Rising food prices around the world have dominated the news for the past several weeks. Riots have taken place in many countries as prices rise beyond what families can afford. Here in New Zealand, the rising price of dairy products is at the sharp end, but for the world’s poorest its the price of grain which is critical.
So with food prices rising, there must be a shortage, right? Surely it means more people competing for the same amount of food. This is the conventional view from the market but it’s not true. There is no shortage of food in the world. The problem is the price. The world’s poorest cannot afford to pay for food which is why every night 850 million humans go to bed hungry, with this number rising rapidly.
Last year, the grain harvest worldwide was 2.1 billion tonnes. It was 5 per cent higher than the previous year so with more food surely the price should be falling. But no. Less than half of this bumper harvest is available as food for human need. Most of the rest goes to feeding animals for meat production (760 million tonnes) and providing the growing demand for biofuels (100 million tonnes)

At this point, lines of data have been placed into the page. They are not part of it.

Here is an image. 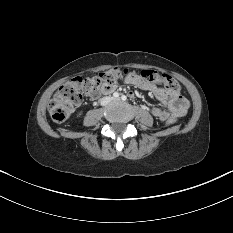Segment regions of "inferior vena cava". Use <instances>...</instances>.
Instances as JSON below:
<instances>
[{"instance_id": "obj_1", "label": "inferior vena cava", "mask_w": 233, "mask_h": 233, "mask_svg": "<svg viewBox=\"0 0 233 233\" xmlns=\"http://www.w3.org/2000/svg\"><path fill=\"white\" fill-rule=\"evenodd\" d=\"M111 101V98L110 97H103L102 99H101V104L102 105H105V104H107L108 102H110Z\"/></svg>"}]
</instances>
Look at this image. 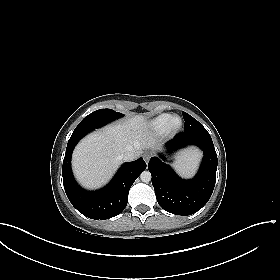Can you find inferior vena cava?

So there is plenty of food but the poor can’t afford it. Hungry kids in developing countries can’t compete with SUV drivers in countries like New Zealand or the appetite for meat in developed countries spurred by the growing middle class in India and China. We are all surely now aware that the grain needed to produce a single tankful of biodiesel for an SUV would feed a family in a developing country for a year.
There have been the predictable calls for genetic engineering to improve food production but just as with the so-called green revolution in the 1960s this is a facade. The food is there but we’ll all die waiting if we leave it to the amorality of the market to sort the problem.
Other calls for countries to open their markets to free trade are just as predictable and just as self-serving and futile. It is the free-market policies demanded of developing countries which go to the very heart of the problem. Pricing food on a world market favours those who can pay more to sustain a higher standard of living with the non-food use of food.
But there are good-news stories amid the gloom and suffering. We are in the middle of Fairtrade fortnight promoted by Trade Aid. It should be an encouragement to all of us to do even the small things we can as individuals to promote a better world in defiance of traditional market forces.
What makes Fairtrade products different is that they are imported from certified producers, usually co-operatives, which ensure a better return direct to the growers. For example, coffee growers in Guatemala and Ethiopia typically receive 10% to 15% more for their products from Fairtrade buyers. In some cases, depending on the world price for coffee, growers have gained up to three times what they otherwise would have received via local markets. Likewise, buying Fairtrade olive oil, dates and almonds from Palestine supports local communities under oppressive occupation.
The benefits go much further. More local schools and medical clinics being built. Sustainable development is taking a big step forward in areas where Fairtrade products are sourced at fairer prices.
These products are now widely available but our supermarket chains are reluctant to stock them. Next time you are in the supermarket look for the Fairtrade logo and ask the staff what fair trade products are stocked. A small dig in the market ribs of those addicted to profit-based economics will help lots of people get a fairer go.
Another good news story is Uganda. Amid the world-food crisis, this country in central Africa, which has had such a bloody, turbulent transition from colonial rule, is largely riding out the food crisis by ignoring years of bad advice. Uganda’s rice output has increased 2 1/2 times since 2004 and is expected to reach up to 180,000 tonnes this year. Amid rising food prices globally, the cost of rice in Uganda is much the same as it was before the food crisis.
The reason is tariffs. Against the neo-liberal advice from the likes of the World Bank and International Monetary Fund, tariffs have increased the price of imported rice and dramatically stimulated local food production.
The country is much closer to self-sufficiency and food security and points the way forward for developing countries. There’s an important lesson here for New Zealand, as well.